X
Tech

Question: can packaged apps join the 'Lean IT' bandwagon?

Home-grown apps can never be 'lean.' But neither can packaged apps.
Written by Joe McKendrick, Contributing Writer

Answer: It depends if you wear a ponytail.

Sandy Kemsley has been providing wall-to-wall coverage of the Forrester Business Technology Forum in Chicago, and picked up on an interesting panel discussion on the role of packaged applications in Lean IT. (Lean IT is the theme of Forrester's confab.)
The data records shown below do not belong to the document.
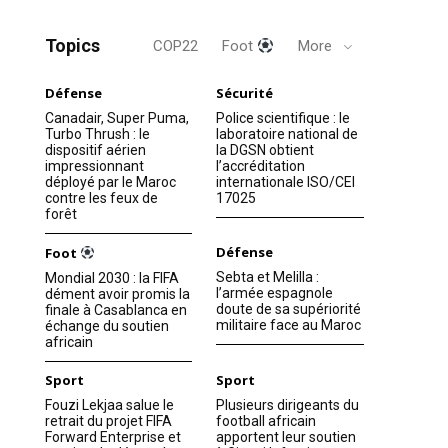
Topics
COP22
Foot
More
Défense
Sécurité
Canadair, Super Puma,
Police scientifique : le
Turbo Thrush : le
laboratoire national de
dispositif aérien
la DGSN obtient
impressionnant
l’accréditation
déployé par le Maroc
internationale ISO/CEI
contre les feux de
17025
forêt
Défense
Foot
Sebta et Melilla :
Mondial 2030 : la FIFA
l’armée espagnole
dément avoir promis la
doute de sa supériorité
finale à Casablanca en
militaire face au Maroc
échange du soutien
africain
Sport
Sport
Fouzi Lekjaa salue le
Plusieurs dirigeants du
retrait du projet FIFA
football africain
Forward Enterprise et
apportent leur soutien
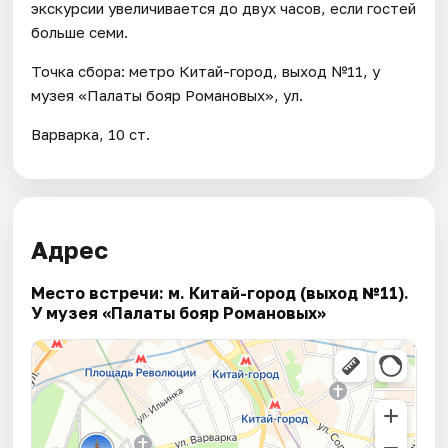
экскурсии увеличивается до двух часов, если гостей
больше семи.
Точка сбора: метро Китай-город, выход №11, у
музея «Палаты бояр Романовых», ул.
Варварка, 10 ст.
Адрес
Место встречи: м. Китай-город (выход №11).
У музея «Палаты бояр Романовых»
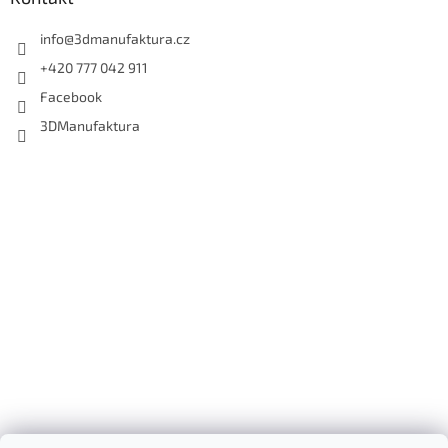
info
@
3dmanufaktura.cz
+420 777 042 911
Facebook
3DManufaktura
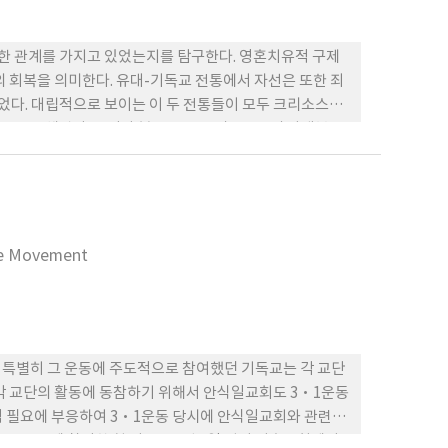
하여 적극적으로 응답되었다. 재정이 부족하였던 감리사들은 하
고, 기부금에 대한 보답으로서, 한인 신자들로 하여금 농
 떠난 그들의 동료들이 돌아오도록 종용하기도 하였다.
한 관계를 가지고 있었는지를 탐구한다. 영혼치유적 구제
. Arthur Noble)은 한인 신자들이 하와이 농장의 지
의 회복을 의미한다. 유대-기독교 전통에서 자선은 또한 죄
펼치기도 하였다. 결국, 하와이 사탕수수 농장에서 감리교 선
다. 대립적으로 보이는 이 두 전통들이 모두 크리소스톰
동조건의 개선을 위한 도움을 받지 못했고, 낮은 임금,
고 주장해왔다. 그러나 본 논문은 크리소스톰의 마태복음
져나올 수 없었다. 미국이 20세기로 접어들면서 고립주의를
구제와 관련된 성경구절 해석을 바탕으로 유기적으로 통합되
te Man’s Burden)을 짊어지 기를 자처할 때에, 하
었다는 것을 보여줄 것이다. 크리소스톰에게 있어서 영혼
하와이농장주협회의 요청에 적극 응답하였으며, 이것은 결
되어 변화되었다. 죄는 마음의 평화를 깨트리는 욕망의 무
 심판과 지옥의 형벌 아래에 있는 끔찍한 상태이다. 구제
 영혼의 건강을 회복하여 궁극적으로 천국으로 향하게 한다.
ce Movement
양적인 목적에 따라 그것의 목적과 범위와 내용을 변혁하여
. 특별히 그 운동에 주도적으로 참여했던 기독교는 각 교단
각 교단의 활동에 동참하기 위해서 안식일교회도 3·1운동
적 필요에 부응하여 3·1운동 당시에 안식일교회와 관련된
·1운동에 참여한 첫 기록은 3월 2일 평남 거촌교회에서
Sandy's reports on Forrester BTF are a good read for anyone trying to get their heads around the concept of "Lean IT."  (She starts here with her series.) I mean, isn't that what we've been trying to do for the past 20 years anyway? (Not that things have turned out that "Lean" yet. We'll see if it works this time around.)

According to Sandy's report, Forrester's John Rymer argued that "packaged apps can never be Lean, since most are locked down, closed engines where the vendor controls the architecture, they’re expensive and difficult to upgrade, they use more functions than customers use, they provide a single general UI for all user personas, and each upgrade includes more crap that you don’t need."

Chip Gliedman, a Forrester analyst, argued the opposite side, stating that the opposite of packaged apps -- custom-grown apps -- are just about as bloated and klunky as you can get. You need packaged apps to pave the way to Lean IT. Sandy quotes Chip as "pointing out that you just can’t build the level of functionality that a packaged application provides, and there can be data and integration issues once you abandon the wisdom of a single monolithic system that holds all your data and rules."

I like Sandy's summary of the whole thing: "Clearly, Gliedman is either insane or a secret plant from [insert large enterprise vendor name here], and Rymer is an incurable coder who probably has a ponytail tucked into his shirt collar. :) Nonetheless, an entertaining discussion."